Uniform limit of complex difference quotient Let $\mathcal{C}_0([0,1])$ be the set of continuous complex-valued functions defined on $[0,1]$ such that they vanish at the origin and let $\|\cdot\|_{MAX}$ denote the norm
$$\|x\|_{MAX} = \max_{t\in [0,1]}|x(t)|.$$
If we consider the function $f_\zeta(t) = t^{\zeta}$ for $\zeta\in \{z\in \mathbf{C}\mid \mathrm{Re}\ z > 0 \}$ then $f_{\zeta}(t)\in \mathcal{C}_0([0,1])$. Now what I want to show is that
$$\frac{f_{\zeta+\delta}-f_{\zeta}}{\delta}\rightarrow t^{\zeta}\log t$$
in the norm $\|\cdot\|_{MAX}$. And I am not quite sure how to do it.

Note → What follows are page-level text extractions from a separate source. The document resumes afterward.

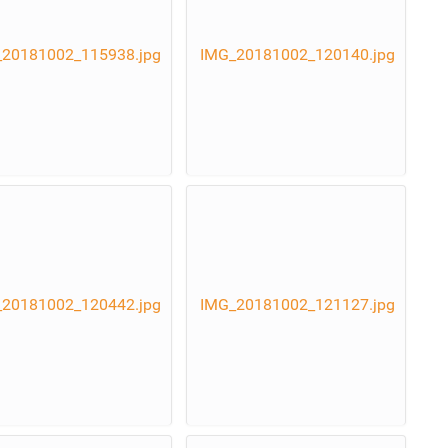
20181002_115938.jpg
IMG_20181002_120140.jpg
20181002_120442.jpg
IMG_20181002_121127.jpg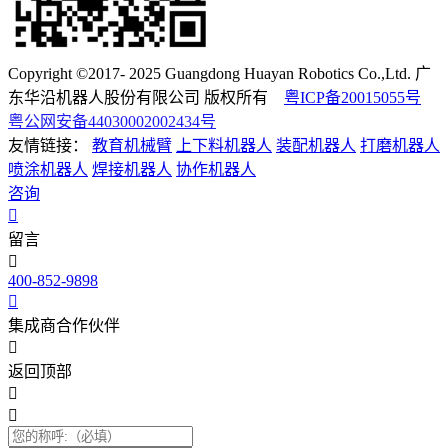
Copyright ©2017- 2025 Guangdong Huayan Robotics Co.,Ltd. 广
东华沿机器人股份有限公司 版权所有
粤ICP备20015055号
粤公网安备44030002002434号
友情链接：
教育机械臂
上下料机器人
装配机器人
打磨机器人
喷涂机器人
焊接机器人
协作机器人
咨询
留言
400-852-9898
集成商合作伙伴
返回顶部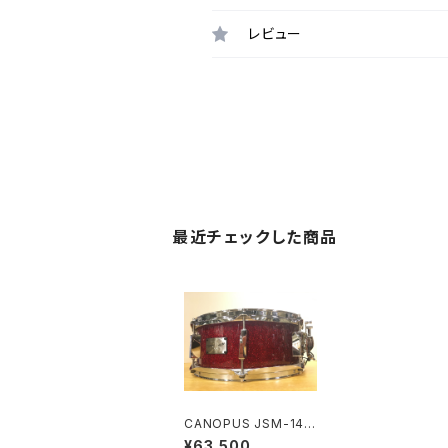
レビュー
最近チェックした商品
CANOPUS JSM-145
5 刃II YAIBA Maple S
¥63,500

I understand that this is the point wise limit for each fix $t\in [0,1]$.
$$\left|\frac{f_{\zeta+\delta}(t)-f_{\zeta}(t)}{\delta}-t^{\zeta}\log t\right| = \left|t^{\zeta}\left(\frac{e^{\delta\log t}-1}{\delta}-\log t\right)\right|.$$
How can I show that the maximum of all $t\in [0,1]$ of the above absolute value tends to $0$? A tip on how to proceed would be very appreciated!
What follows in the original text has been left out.